Elle consacra la journée du lendemain à se préparer pour la fête; dans un institut de beauté proche elle se fit un masque à l'argile, un gommage de peau; j'attendis en fumant des cigarettes dans la chambre d'hôtel. Le lendemain ce fut à peu près la même chose, après son rendez-vous chez le coiffeur elle s'arrêta dans quelques magasins, acheta des boucles d'oreilles et une nouvelle ceinture. Je me sentais l'esprit singulièrement vide, comme je pense les condamnés à mort dans l'attente de l'exécution de la sentence: à part peut-être ceux qui croient en Dieu, je n'ai jamais cru qu'ils passent leurs dernières heures à revenir sur leur vie passée, à faire un bilan; je croîs simplement qu'ils essaient de passer le temps de la manière la plus neutre possible; les plus chanceux dorment, mais je n'étais pas dans ce cas, je ne crois pas avoir fermé l'œil durant ces deux jours.

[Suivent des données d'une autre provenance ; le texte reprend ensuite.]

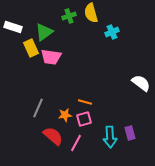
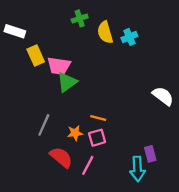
yellow semicircle: (91, 13) -> (105, 32), moved
green triangle: (44, 32) -> (67, 82), moved
cyan arrow: (110, 137) -> (138, 169), moved

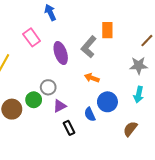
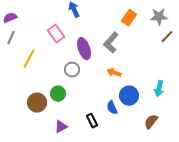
orange rectangle: (107, 30) -> (129, 18), moved, turned 35
gray star: (139, 65) -> (159, 17), moved
gray circle: (48, 87) -> (72, 70), moved
purple triangle: (60, 106) -> (61, 127), moved

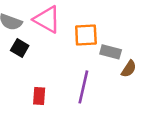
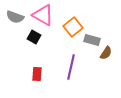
orange square: (86, 35) -> (73, 27), turned -36
black square: (20, 48) -> (34, 37), moved

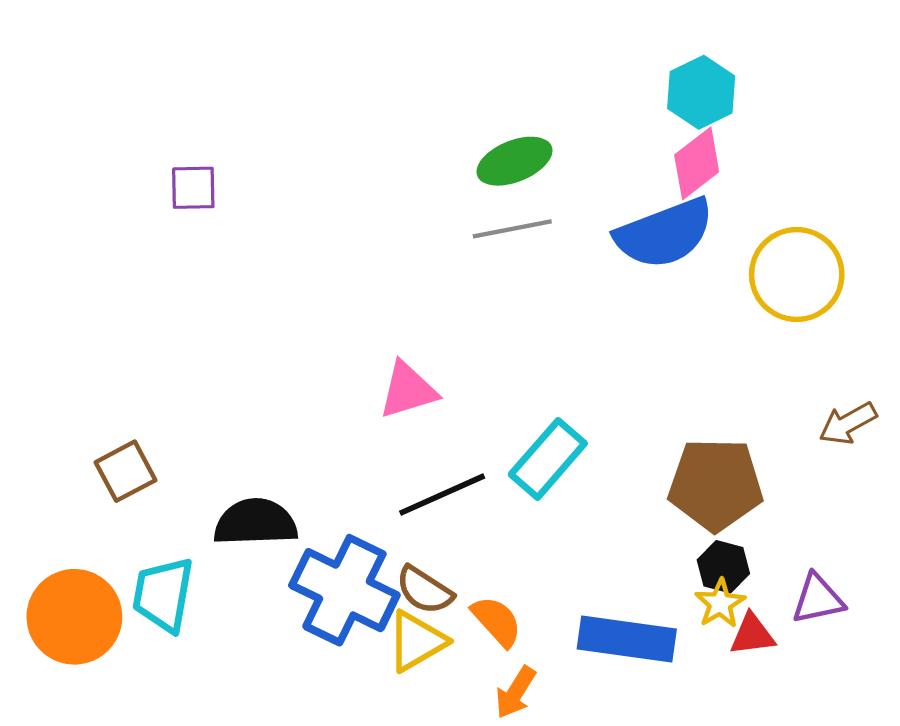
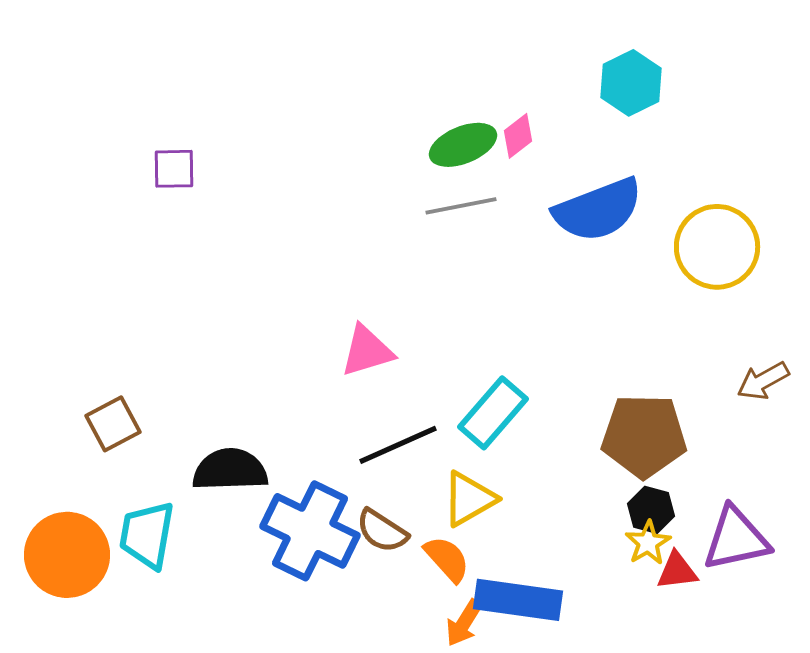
pink diamond: (697, 163) -> (518, 136), moved, size x0.7
purple triangle: (818, 599) -> (736, 539), size x1.4
blue rectangle: (627, 639) -> (518, 600), moved
yellow triangle: (417, 641) -> (469, 499), moved

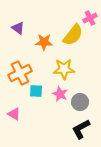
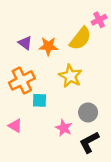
purple triangle: (18, 28) -> (25, 43), moved
yellow star: (64, 69) -> (70, 76), turned 30
pink star: (60, 94) -> (64, 128), moved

Lorsqu'elle frappa à la porte de ma chambre, le dix-sept août vers vingt heures, et qu'elle apparut dans l'embrasure, je compris que je ne survivrais pas à son départ. Elle portait un petit haut transparent, noué sous ses seins, qui en laissait deviner la courbe; ses bas dorés, maintenus par des jarretières, s'arrêtaient à un centimètre de sa jupe – une minijupe ultra-courte, presque une ceinture, en vinyle doré. Elle ne portait pas de sous-vêtements, et lorsqu'elle se pencha pour relacer ses bottes montantes le mouvement découvrit largement ses fesses; malgré moi, j'avançai la main pour les caresser. Elle se retourna, me prit dans ses bras et me jeta un regard si compatissant, si tendre que je crus un instant qu'elle allait me dire qu'elle renonçait, qu'elle restait avec moi, maintenant et pour toujours, mais ceci ne se produisit pas, et nous prîmes un taxi pour nous rendre au loft de Pablo. Les premiers invités arrivèrent vers vingt-trois heures, mais la fête ne débuta véritablement qu'après trois heures du matin. Au début je me comportai assez correctement, circulant de manière semi-nonchalante parmi les invités, mon verre à la main; beaucoup me connaissaient ou m'avaient vu au cinéma, ce qui donna lieu à quelques conversations simples, de toute façon la musique était trop forte et assez rapidement je me contentai de hocher la tête. Il y avait à peu près deux cents personnes et j'étais sans doute le seul à avoir dépassé vingt-cinq ans, mais même cela ne parvenait pas à me déstabiliser, j'étais dans un état de calme étrange; il est vrai que, dans un sens, la catastrophe avait déjà eu lieu. Esther était resplendissante, saluait les nouveaux arrivants en les embrassant avec effusion. Tout le monde était au courant maintenant qu'elle partait dans deux semaines pour New York, et j'avais eu peur au début d'éprouver une sensation de ridicule, après tout j'étais dans la position du mec qui se fait larguer, mais personne ne me le fit sentir, les gens me parlaient comme si je me trouvais dans une situation normale.